* [WHAT YOU NEED TO DO] Transcribe the listing in full, word for word; pictures do not belong in the copy.

* [DATA EXCERPT]
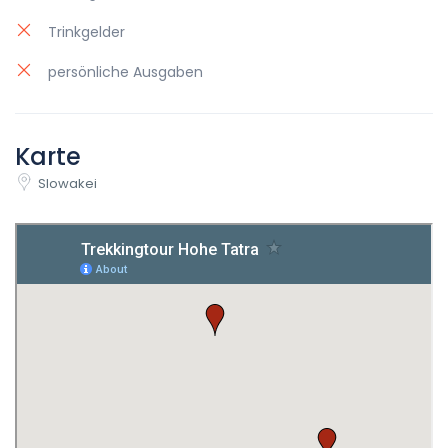
Trinkgelder
persönliche Ausgaben
Karte
Slowakei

* [RESPONSE BOX]
Trinkgelder
persönliche Ausgaben
Karte
Slowakei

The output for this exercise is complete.